Fertilizer should be spread evenly over the entire root zone which can extend 2 — 3 times the width of the branches. Remember that some of the root zone may have already been fertilized when fertilizer was applied to the lawn or flower bed. Sprinkle the fertilizer on top of the soil or mulch, and water lightly. The fertilizer will move quickly through the mulch and there is no need to remove the mulch or trying to place the fertilizer below the mulch.
Spread the fertilizer evenly under the branches. Don't dump fertilizer in one spot. This can cause roots below the fertilizer to burn and die. Avoid getting fertilizer on the leaves. If fertilizer lodges in the whorls of plant foliage, use a broom to brush the fertilizer off.
Placing fertilizer in holes around mature trees has been tested and research indicates that surface application of fertilizer is sufficient and the hole method is not necessary since most of the tree's feeder roots are in the top 12" of the soil.

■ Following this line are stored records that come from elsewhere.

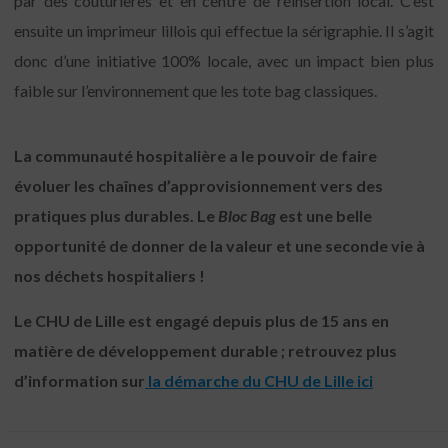
par des couturières et en centre de réinsertion local. C’est
ensuite un imprimeur lillois qui effectue la sérigraphie. Il s’agit
donc d’une initiative 100% locale, avec un impact bien plus
faible sur l’environnement que les tote bag classiques.
La communauté hospitalière a le pouvoir de faire
évoluer les chaînes d’approvisionnement vers des
pratiques plus durables. Le
Bloc Bag
est une belle
opportunité de donner de la valeur et une seconde vie à
nos déchets hospitaliers !
Le CHU de Lille est engagé depuis plus de 15 ans en
matière de développement durable ; retrouvez plus
d’information sur
la démarche du CHU de Lille ici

However, if you have compacted soil, bore holes 4" — 6" deep, 2' — 3' apart using a punch bar or drill with a 2" auger. A good tool is a bulb planting auger sold in garden centers. Start 2' from the trunk and continue out 2' beyond the branches (drip line). Divide the fertilizer into as many equal parts as there are holes and place in the holes. Boring holes in soil can increase soil aeration and water penetration into the root zone.

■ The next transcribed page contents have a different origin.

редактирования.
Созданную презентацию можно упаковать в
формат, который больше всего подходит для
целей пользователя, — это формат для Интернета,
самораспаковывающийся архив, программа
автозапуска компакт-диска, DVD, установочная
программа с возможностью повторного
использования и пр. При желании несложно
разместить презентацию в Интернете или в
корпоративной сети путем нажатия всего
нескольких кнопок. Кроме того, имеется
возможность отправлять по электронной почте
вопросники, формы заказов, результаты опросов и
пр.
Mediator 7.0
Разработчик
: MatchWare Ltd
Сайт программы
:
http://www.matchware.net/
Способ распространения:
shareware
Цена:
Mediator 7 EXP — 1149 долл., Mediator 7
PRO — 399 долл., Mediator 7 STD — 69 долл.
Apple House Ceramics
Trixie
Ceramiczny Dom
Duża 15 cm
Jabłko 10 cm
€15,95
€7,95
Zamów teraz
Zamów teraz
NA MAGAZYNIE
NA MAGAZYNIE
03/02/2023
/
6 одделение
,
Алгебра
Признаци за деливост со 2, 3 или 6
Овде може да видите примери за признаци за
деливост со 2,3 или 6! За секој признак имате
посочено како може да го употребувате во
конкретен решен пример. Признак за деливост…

Fertilizer spikes and stakes driven into the ground contain satisfactory amounts of nutrients. Unfortunately, the spacing is such that very little fertilizer comes into contact with most of the root system. Lateral fertilizer (side-to-side) movement in the soil is very limited.
Foliar sprays of a liquid or water soluble fertilizer on the foliage can be used for correcting deficiencies of minor elements such as iron or manganese. This method should not be used to provide all of a plant's fertilizer needs.
Benefits from foliar sprays are short lived. Since nutrient deficiency is often caused by a disease or improper soil condition (pH, drainage, soil compaction) foliar sprays give only temporary relief and do not correct the main problem.
Tree injections of micronutrients is another method of fertilization that should be used only as a last resort. Trees can be permanently injured by drilling holes. Decay could develop and may out weigh any benefit the fertilizer might provide. Any benefit from the fertilizer will be temporary at best and it does not change poor soil conditions.
See: Mauget Injections
Do not use weed-and-feed fertilizers under trees or shrubs unless the label says it is safe. Some plants, such as dogwoods, are very sensitive to dicamba herbicide that is contained in many weed-and-feed lawn fertilizers.